▸ **EXERCISE**
All lines with the word "Human" must be pulled from the entries below.
-------- EXTRACTED ENTRIES
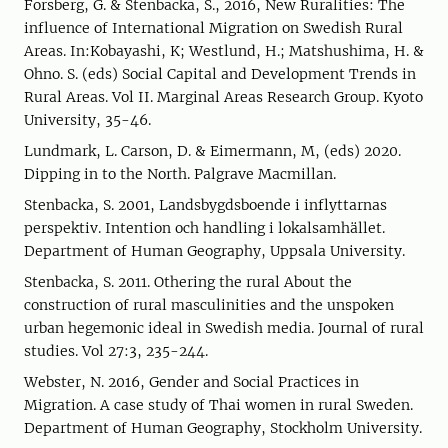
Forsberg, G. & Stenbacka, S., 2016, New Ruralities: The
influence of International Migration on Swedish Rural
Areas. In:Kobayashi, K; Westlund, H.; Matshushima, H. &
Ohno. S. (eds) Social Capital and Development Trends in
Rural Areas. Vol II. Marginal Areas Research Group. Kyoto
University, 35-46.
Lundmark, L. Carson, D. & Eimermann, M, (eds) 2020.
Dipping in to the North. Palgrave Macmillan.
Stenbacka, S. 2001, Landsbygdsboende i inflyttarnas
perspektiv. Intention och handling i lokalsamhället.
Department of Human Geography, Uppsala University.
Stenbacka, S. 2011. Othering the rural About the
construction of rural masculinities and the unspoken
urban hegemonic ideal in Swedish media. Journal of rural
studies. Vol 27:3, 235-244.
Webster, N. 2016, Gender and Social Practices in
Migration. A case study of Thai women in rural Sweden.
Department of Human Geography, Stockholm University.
----------------
-------- EXTRACTED ENTRIES
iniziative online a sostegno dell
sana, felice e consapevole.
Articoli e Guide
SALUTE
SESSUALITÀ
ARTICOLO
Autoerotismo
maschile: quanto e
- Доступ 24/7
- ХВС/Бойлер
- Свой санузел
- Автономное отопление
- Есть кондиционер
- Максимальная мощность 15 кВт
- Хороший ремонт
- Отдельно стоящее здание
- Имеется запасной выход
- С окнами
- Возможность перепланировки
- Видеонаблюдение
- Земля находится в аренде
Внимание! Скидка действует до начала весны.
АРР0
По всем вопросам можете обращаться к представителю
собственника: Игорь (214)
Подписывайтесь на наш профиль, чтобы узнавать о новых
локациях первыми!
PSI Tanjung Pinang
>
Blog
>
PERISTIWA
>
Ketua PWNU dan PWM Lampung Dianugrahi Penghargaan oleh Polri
----------------
-------- EXTRACTED ENTRIES
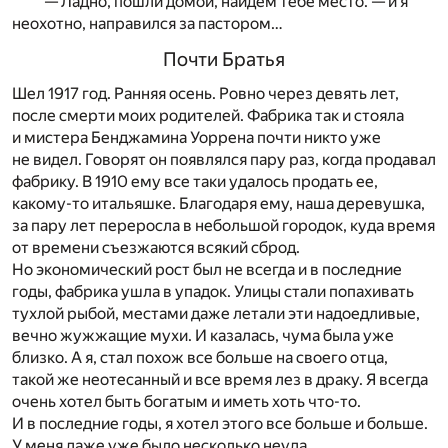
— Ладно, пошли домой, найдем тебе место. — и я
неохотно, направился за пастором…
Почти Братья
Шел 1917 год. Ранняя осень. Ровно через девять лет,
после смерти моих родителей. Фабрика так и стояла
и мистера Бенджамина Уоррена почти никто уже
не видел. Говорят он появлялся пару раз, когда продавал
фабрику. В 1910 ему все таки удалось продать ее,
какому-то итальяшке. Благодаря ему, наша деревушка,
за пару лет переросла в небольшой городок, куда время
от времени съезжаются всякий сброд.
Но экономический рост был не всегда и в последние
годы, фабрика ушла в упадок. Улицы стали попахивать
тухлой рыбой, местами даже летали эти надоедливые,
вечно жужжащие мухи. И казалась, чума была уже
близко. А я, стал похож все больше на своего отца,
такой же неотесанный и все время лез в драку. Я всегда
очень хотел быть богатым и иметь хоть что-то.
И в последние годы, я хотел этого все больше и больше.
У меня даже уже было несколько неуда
----------------
▸ **EXERCISE RESULT**
Department of Human Geography, Uppsala University.
Department of Human Geography, Stockholm University.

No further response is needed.